The percentage of outstanding ordinary shares of the Company which may be deemed to be beneficially owned by each of Accor and AAPC is set forth on Line 13 of their respective cover sheets. Such percentage was calculated based on based on 294,316,146 ordinary shares (including ordinary shares represented by ADSs) disclosed as outstanding as of March 31, 2019 by the Company’s annual report onForm 20-F for the fiscal year ended December 31, 2018 filed on April 19, 2019 (the “Annual Report”).
Accor and AAPC (the “Reporting Persons”) and Qi Ji may be deemed a “group” for purposes of Section 13(d)(3) of the Exchange Act andRule 13d-5 thereunder. According to the Annual Report, Qi Ji beneficially owns 100,334,185 ordinary shares. If the Reporting Persons and Qi Ji are deemed a “group,” then such “group” would beneficially own 115,877,352 ordinary shares, which would represent 39.4% of the Company’s outstanding ordinary shares (based on 294,316,146 ordinary shares outstanding as of March 31, 2019 as reported in the Annual Report). The Reporting Persons disclaim that they are part of a “group” with Qi Ji and disclaim the 100,334,185 ordinary shares reported as beneficially owned by Qi Ji.

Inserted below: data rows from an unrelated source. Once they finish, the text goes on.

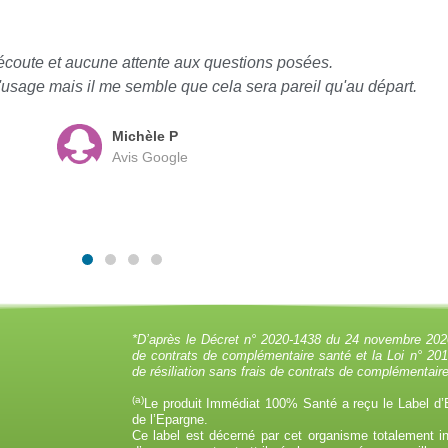
écoute et aucune attente aux questions posées.
à l'usage mais il me semble que cela sera pareil qu'au départ.
Michèle P
Avis Google
*D’après le Décret n° 2020-1438 du 24 novembre 2020 re
de contrats de complémentaire santé et la Loi n° 2019-
de résiliation sans frais de contrats de complémentair
(a)
Le produit Immédiat 100% Santé a reçu le Label d’
de l’Epargne.
Ce label est décerné par cet organisme totalement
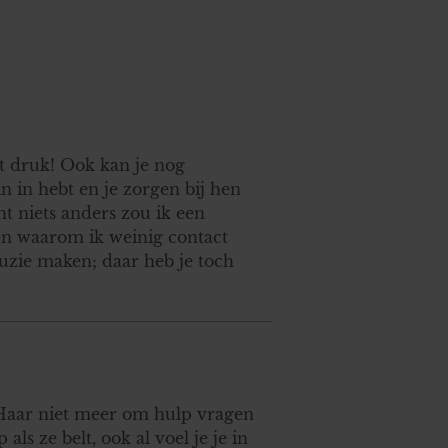
t druk! Ook kan je nog
in in hebt en je zorgen bij hen
cht niets anders zou ik een
den waarom ik weinig contact
ruzie maken; daar heb je toch
 Haar niet meer om hulp vragen
ls ze belt, ook al voel je je in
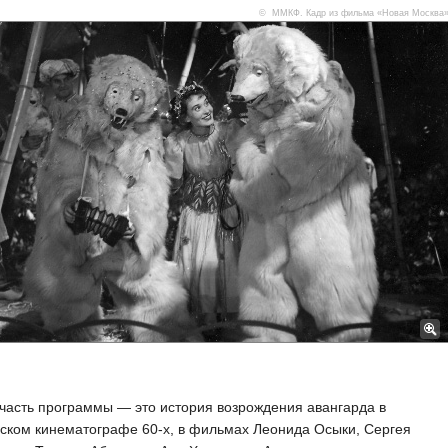
© ММКФ. Кадр из фильма «Новая Москва
часть программы — это история возрождения авангарда в
ском кинематографе 60-х, в фильмах Леонида Осыки, Сергея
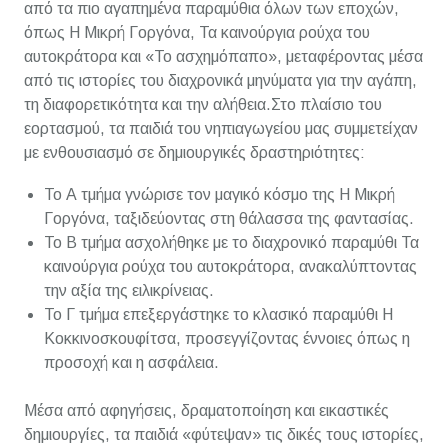
από τα πιο αγαπημένα παραμύθια όλων των εποχών,
όπως Η Μικρή Γοργόνα, Τα καινούργια ρούχα του
αυτοκράτορα και «Το ασχημόπαπο», μεταφέροντας μέσα
από τις ιστορίες του διαχρονικά μηνύματα για την αγάπη,
τη διαφορετικότητα και την αλήθεια.Στο πλαίσιο του
εορτασμού, τα παιδιά του νηπιαγωγείου μας συμμετείχαν
με ενθουσιασμό σε δημιουργικές δραστηριότητες:
Το Α τμήμα γνώρισε τον μαγικό κόσμο της Η Μικρή
Γοργόνα, ταξιδεύοντας στη θάλασσα της φαντασίας.
Το Β τμήμα ασχολήθηκε με το διαχρονικό παραμύθι Τα
καινούργια ρούχα του αυτοκράτορα, ανακαλύπτοντας
την αξία της ειλικρίνειας.
Το Γ τμήμα επεξεργάστηκε το κλασικό παραμύθι Η
Κοκκινοσκουφίτσα, προσεγγίζοντας έννοιες όπως η
προσοχή και η ασφάλεια.
Μέσα από αφηγήσεις, δραματοποίηση και εικαστικές
δημιουργίες, τα παιδιά «φύτεψαν» τις δικές τους ιστορίες,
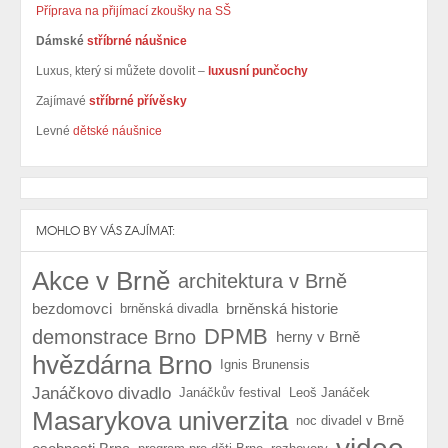
Příprava na přijímací zkoušky na SŠ
Dámské
stříbrné náušnice
Luxus, který si můžete dovolit –
luxusní punčochy
Zajímavé
stříbrné přívěsky
Levné
dětské náušnice
MOHLO BY VÁS ZAJÍMAT:
Akce v Brně
architektura v Brně
bezdomovci
brněnská historie
brněnská divadla
DPMB
demonstrace Brno
herny v Brně
hvězdárna Brno
Ignis Brunensis
Janáčkovo divadlo
Janáčkův festival
Leoš Janáček
Masarykova univerzita
noc divadel v Brně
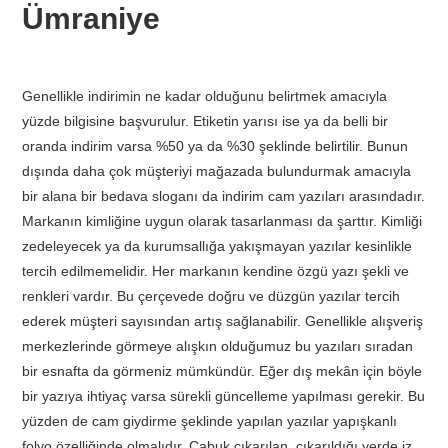
Ümraniye
Genellikle indirimin ne kadar olduğunu belirtmek amacıyla
yüzde bilgisine başvurulur. Etiketin yarısı ise ya da belli bir
oranda indirim varsa %50 ya da %30 şeklinde belirtilir. Bunun
dışında daha çok müşteriyi mağazada bulundurmak amacıyla
bir alana bir bedava sloganı da indirim cam yazıları arasındadır.
Markanın kimliğine uygun olarak tasarlanması da şarttır. Kimliği
zedeleyecek ya da kurumsallığa yakışmayan yazılar kesinlikle
tercih edilmemelidir. Her markanın kendine özgü yazı şekli ve
renkleri vardır. Bu çerçevede doğru ve düzgün yazılar tercih
ederek müşteri sayısından artış sağlanabilir. Genellikle alışveriş
merkezlerinde görmeye alışkın olduğumuz bu yazıları sıradan
bir esnafta da görmeniz mümkündür. Eğer dış mekân için böyle
bir yazıya ihtiyaç varsa sürekli güncelleme yapılması gerekir. Bu
yüzden de cam giydirme şeklinde yapılan yazılar yapışkanlı
folyo özelliğinde olmalıdır. Çabuk çıkarılan, çıkarıldığı yerde iz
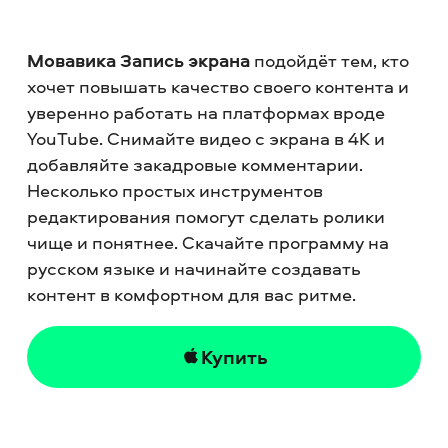
Мовавика Запись экрана
подойдёт тем, кто
хочет повышать качество своего контента и
уверенно работать на платформах вроде
YouTube. Снимайте видео с экрана в 4К и
добавляйте закадровые комментарии.
Несколько простых инструментов
редактирования помогут сделать ролики
чище и понятнее. Скачайте программу на
русском языке и начинайте создавать
контент в комфортном для вас ритме.
Купить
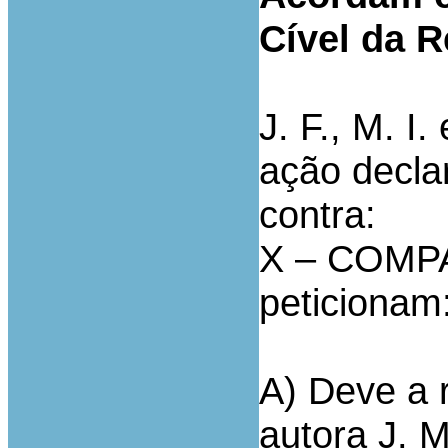
Cível da R
J. F., M. I
ação decla
contra:
X – COMPA
peticionam
A) Deve a 
autora J. M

Item 6. | Contracts, Arrangements, Undertakings or Relationships with Respect to Securities of the Issuer. |
Item 6 is hereby amended and supplemented by adding the following:
Stock Purchase Agreement
On December 4, 2019, AAPC Hong Kong Limited (the “Shareholder”), a shareholder of the Company, entered into a Stock Purchase Agreement with Gaoling Fund, L.P (the “Purchaser”) whereby the Purchaser agreed to purchase 14,332,376 ordinary shares from the Shareholder in a private sale for an aggregate purchase price of $451,469,844, or $31.50 per share (the “Private Sale”). The Private Sale is expected to close on December 9, 2019, or such later date as may be mutually agreed to by the Shareholder and the Purchaser. The shares sold in the Private Sale were offered and sold in reliance upon an exemption from registration under Regulation S promulgated under the Securities Act of 1933, as amended.
The foregoing description of the Stock Purchase Agreement is qualified in its entirety by reference to the full text of the Stock Purchase Agreement, which is filed asExhibit A hereto and incorporated herein by reference.
Arrangement Regarding Voting and ROFR
On December 4, 2019, the Shareholder, Qi Ji and the Company agreed that (i) the Company shall cause to be appointed, and (ii) Qi Ji will vote and take all necessary corporate actions to vote in favor of appointing, the appointee nominated by the Shareholder to the Company’s board of directors, for so long as the Shareholder and its affiliates own ordinary shares and ADSs representing in the aggregate at least 5% of the outstanding share capital of the Company, all subject to certain termination events described in the Deed of Voting and ROFR, dated as of January 25, 2016 (the “Deed of Voting and ROFR”), between the Shareholder, the Company, Qi Ji, Winner Crown Holdings Limited, Sherman Holdings Limited, Seletar Limited, Serangoon Limited and Credit Suisse Trust Limited. In addition, as part of the arrangement, the Shareholder agreed to amend the Deed of Voting and ROFR to terminate the right of first refusal set forth in the Deed of Voting and ROFR, which grants the Shareholder a right of first refusal to purchase any or all of the offered securities in the event any of Qi Ji, Winner Crown Holdings Limited, Sherman Holdings Limited, Seletar Limited, Serangoon Limited and Credit Suisse Trust Limited enters into an understanding to transfer such securities or rights in such securities.
Item 7. | Material to be Filed as Exhibits. |
Item 7 is hereby amended and supplemented by adding the following:
Exhibit A — Stock Purchase Agreement, dated as of December 4, 2019, between AAPC Hong Kong Limited and Gaoling Fund, L.P.